Esto puede parecer irreal, onírico, pero envidio a los pobres, no a los pobres que padecen hambre y no consiguen o no pueden mantener una familia, amo a los pobres vocacionales, a los que han dado la espalda a la sociedad, envidio su libertad, su haber sabido descolgarse de la burocracia, de las cuentas bancarias, de los créditos y los préstamos.
Supongo que no debe ser agradable dormir los inviernos tapado con una vieja manta en el hueco de un portal, pero creo que no debe ser mucho más agradable despertarse rico, con la constante preocupación por el dinero a conseguir para invertirlo en comprar el afecto, la amistad y hasta el amor.

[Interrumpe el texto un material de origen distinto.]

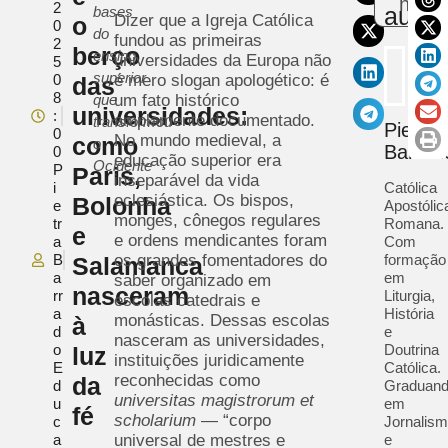
notíc
2
autor
bases
Dizer que a Igreja Católica
o
0
do
fundou as primeiras
2
berço
ensino
universidades da Europa não
5
superior
0
é mero slogan apologético: é
das
8
que
um fato histórico
universidades:
:
amplamente documentado.
transformou
Pietra
0
No mundo medieval, a
como
o
Barrad
0
educação superior era
Ocidente
P
Paris,
inseparável da vida
i
Católica
eclesiástica. Os bispos,
Bolonha
e
Apostólic
monges, cônegos regulares
tr
Romana.
e
e ordens mendicantes foram
a
Com
B
os grandes fomentadores do
formação
Salamanca
a
em
saber organizado em
nasceram
rr
Liturgia,
escolas catedrais e
a
História
monásticas. Dessas escolas
à
d
e
nasceram as universidades,
o
Doutrina
luz
instituições juridicamente
E
Católica.
reconhecidas como
da
d
Graduan
universitas magistrorum et
u
em
fé
scholarium
— “corpo
c
Jornalis
a
universal de mestres e
e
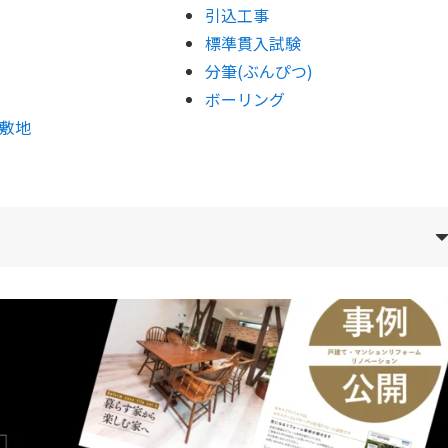
引込工事
標準貫入試験
分筆(ぶんぴつ)
ボーリング
敷地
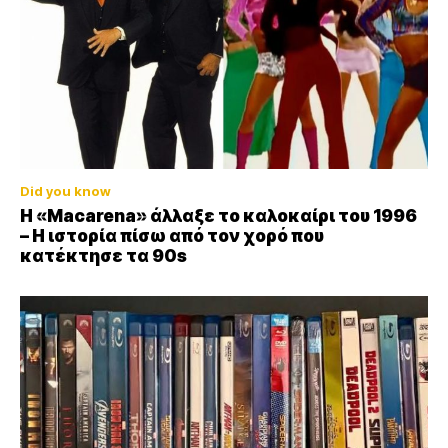
Did you know
Η «Macarena» άλλαξε το καλοκαίρι του 1996
– Η ιστορία πίσω από τον χορό που
κατέκτησε τα 90s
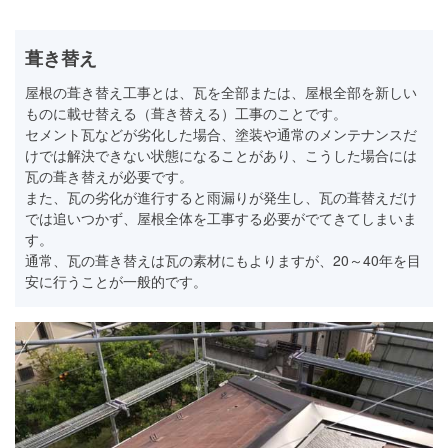
葺き替え
屋根の葺き替え工事とは、瓦を全部または、屋根全部を新しい
ものに載せ替える（葺き替える）工事のことです。
セメント瓦などが劣化した場合、塗装や通常のメンテナンスだ
けでは解決できない状態になることがあり、こうした場合には
瓦の葺き替えが必要です。
また、瓦の劣化が進行すると雨漏りが発生し、瓦の葺替えだけ
では追いつかず、屋根全体を工事する必要がでてきてしまいま
す。
通常、瓦の葺き替えは瓦の素材にもよりますが、20～40年を目
安に行うことが一般的です。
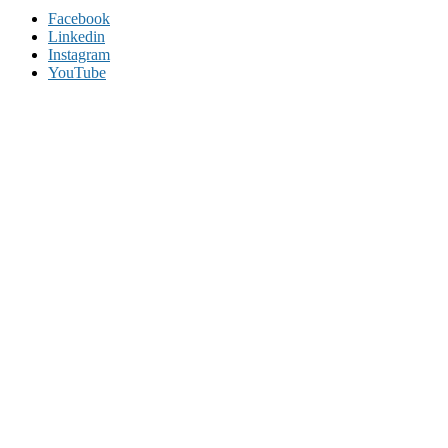
Facebook
Linkedin
Instagram
YouTube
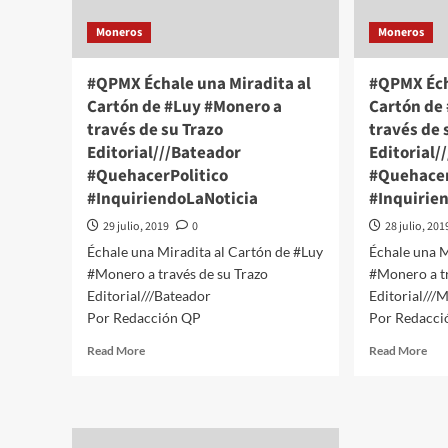
Edit
Trazo
País
Editorial///Ley
Moneros
Moneros
Ho
Garrote
#Qu
#QuehacerPolitico
#QPMX Échale una Miradita al
#QPMX Éch
#In
#InquiriendoLaNoticia
Cartón de #Luy #Monero a
Cartón de
través de su Trazo
través de 
Editorial///Bateador
Editorial/
#QuehacerPolitico
#Quehacer
#InquiriendoLaNoticia
#Inquirie
29 julio, 2019
0
28 julio, 201
Échale una Miradita al Cartón de #Luy
Échale una M
#Monero a través de su Trazo
#Monero a tr
Editorial///Bateador
Editorial///M
Por Redacción QP
Por Redacci
Read
Rea
Read More
Read More
more
mor
about
abo
#QPMX
#Q
Échale
Éch
una
una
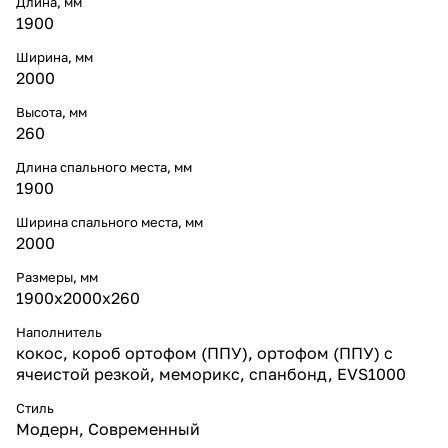
Длина, мм
1900
Ширина, мм
2000
Высота, мм
260
Длина спального места, мм
1900
Ширина спального места, мм
2000
Размеры, мм
1900x2000x260
Наполнитель
кокос, короб ортофом (ППУ), ортофом (ППУ) с
ячеистой резкой, меморикс, спанбонд, EVS1000
Стиль
Модерн
,
Современный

En uno de los muchos viajes que hice en barco desde Buenos Aires a Barcelona, viajaba un millonario brasileño, hablaba de lo importante que es tener una gran fortuna. Cuando el barco pasaba junto a la isla Fernando de Noronha, el millonario brasileño dijo:
—Con dinero se puede comprar todo. Si yo quisiera me compraba esa isla.
Y un hombre de pelo cano que escuchaba al millonario, dijo:
—No lo crea. Yo también tengo mucho dinero. Cuando se casó mi hija, le quise comprar la Quinta Sinfonía de Beethoven y lo único que le pude comprar fue un long play.
Aborrezco ese trapo de colores conocido con el nombre de corbata. Amo el calzado y la ropa cómoda.
Hay muchísimas cosas más que amo y aborrezco, pero si tuviera que citar todas no terminaría jamás. Lo dejo en éstas que he mencionado y que creo son suficientes para definir, de alguna manera, mi modo de pensar.
A Manuela Reyes y Antonio Gila, que me criaron, me educaron y que murieron antes de que pudiera pagarles lo que hicieron por mí.